For sane uniform error handling we need an MPI Barrier with timeout.

PDoakORNL commented 2 years ago

This can be accomplished using MPI_ibarrier. It's probably not too hard to add support for this to mpi3 although it's clearly complicated by mpi3's communication modes. Alfredo I'm not really grasping how the sync and async MPI calls and the various apparently sync and async communication modes interact.

Our use case is after a fatal error has occurred which is likely to occur on all nodes and therefore frequently preempt reporting by the head node. So we could just spin on an MPI_probe for a specified timeout the process that would be wasting CPU spinning is already "dead"

Still we only need an ibarrier call that returns a request and a probe command and we can implement the timeout and spin at the application level.

PDoakORNL commented 2 years ago

This would allow us to use UniformCommunicateError as intended and stop swallowing output the user should be getting.
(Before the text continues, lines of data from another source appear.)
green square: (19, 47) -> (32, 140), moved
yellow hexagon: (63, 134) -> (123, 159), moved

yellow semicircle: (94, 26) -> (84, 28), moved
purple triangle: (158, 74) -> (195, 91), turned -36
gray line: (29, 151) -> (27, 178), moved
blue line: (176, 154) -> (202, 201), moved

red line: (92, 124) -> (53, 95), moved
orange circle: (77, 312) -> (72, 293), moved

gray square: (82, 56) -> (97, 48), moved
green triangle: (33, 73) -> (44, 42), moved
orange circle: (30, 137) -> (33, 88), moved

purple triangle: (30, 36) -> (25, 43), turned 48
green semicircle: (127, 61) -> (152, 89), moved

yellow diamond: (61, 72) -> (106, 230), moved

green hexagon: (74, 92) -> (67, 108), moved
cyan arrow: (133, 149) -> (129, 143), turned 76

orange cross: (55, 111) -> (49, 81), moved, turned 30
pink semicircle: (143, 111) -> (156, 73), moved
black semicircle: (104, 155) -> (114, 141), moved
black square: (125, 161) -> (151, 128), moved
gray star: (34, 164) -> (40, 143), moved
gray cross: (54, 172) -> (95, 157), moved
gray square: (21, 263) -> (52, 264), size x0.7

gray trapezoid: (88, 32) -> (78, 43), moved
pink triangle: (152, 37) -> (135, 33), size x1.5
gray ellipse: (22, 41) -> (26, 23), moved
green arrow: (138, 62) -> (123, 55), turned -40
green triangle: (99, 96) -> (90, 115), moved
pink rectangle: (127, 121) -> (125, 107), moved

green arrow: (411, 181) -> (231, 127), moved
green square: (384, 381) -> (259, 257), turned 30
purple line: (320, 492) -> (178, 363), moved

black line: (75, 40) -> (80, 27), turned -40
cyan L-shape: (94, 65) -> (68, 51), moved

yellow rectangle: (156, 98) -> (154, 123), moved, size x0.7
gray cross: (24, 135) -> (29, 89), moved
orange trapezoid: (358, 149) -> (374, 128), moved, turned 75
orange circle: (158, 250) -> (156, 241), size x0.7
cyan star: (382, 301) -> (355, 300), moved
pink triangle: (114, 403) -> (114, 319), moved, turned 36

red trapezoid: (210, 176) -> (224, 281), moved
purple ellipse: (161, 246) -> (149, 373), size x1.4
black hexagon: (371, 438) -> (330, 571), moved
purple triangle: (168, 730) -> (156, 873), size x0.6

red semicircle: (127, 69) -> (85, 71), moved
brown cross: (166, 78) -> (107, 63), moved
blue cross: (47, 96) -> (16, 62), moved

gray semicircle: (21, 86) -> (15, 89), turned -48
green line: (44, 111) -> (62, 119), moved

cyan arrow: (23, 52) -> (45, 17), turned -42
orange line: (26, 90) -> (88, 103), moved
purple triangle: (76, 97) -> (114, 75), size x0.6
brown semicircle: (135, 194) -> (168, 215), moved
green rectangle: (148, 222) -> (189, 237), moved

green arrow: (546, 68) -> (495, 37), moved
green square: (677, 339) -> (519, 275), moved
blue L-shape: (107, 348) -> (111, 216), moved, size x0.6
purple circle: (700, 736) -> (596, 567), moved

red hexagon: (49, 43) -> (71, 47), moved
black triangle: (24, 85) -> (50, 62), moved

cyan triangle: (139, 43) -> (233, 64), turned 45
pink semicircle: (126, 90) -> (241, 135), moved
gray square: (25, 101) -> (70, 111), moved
prckent commented 2 years ago

The most frequent use case for this is likely in initialization/startup. We don't know the order different ranks will reach problems (user input error, memory availability). While problems can occur later on, we need the user to see what went wrong e.g. in their whole machine run with 1M ranks.

ye-luo commented 2 years ago

I'm not following what is the issue to solve and what is the advantage of the proposed method? Could you elaborate a bit more?

correaa commented 2 years ago

yes, can you elaborate? i am very interested in implementing something like this or even at a (slightly) higher level if i see the bigger picture.

if i understand correctly you want to report an error and issue an ibarrier at that point. while succeeding processes will just issue an ibarrier on success?

an example with pseudo code can also help me understand the pattern if you have one in mind.

On Mon, Jan 24, 2022 at 4:22 PM Ye Luo @.***> wrote:

I'm not following what is the issue to solve and what is the advantage of the proposed method? Could you elaborate a bit more?

— Reply to this email directly, view it on GitHub https://github.com/QMCPACK/qmcpack/issues/3760#issuecomment-1020683288, or unsubscribe https://github.com/notifications/unsubscribe-auth/AAXICU6WFMFNDWXHJIWEMR3UXXUOBANCNFSM5MWTENPQ . You are receiving this because you were assigned.Message ID: @.***>

PDoakORNL commented 2 years ago

We through UniformCommunicateError when we have an exception state that we know every rank will experience. We need to timeout to deal with the edge case of a rank not making it to that error case. Elsewise @ye-luo points out this can hang until the job times out.

Hanging and wasting huge amounts of HPC time being a more severe failure than losing error output.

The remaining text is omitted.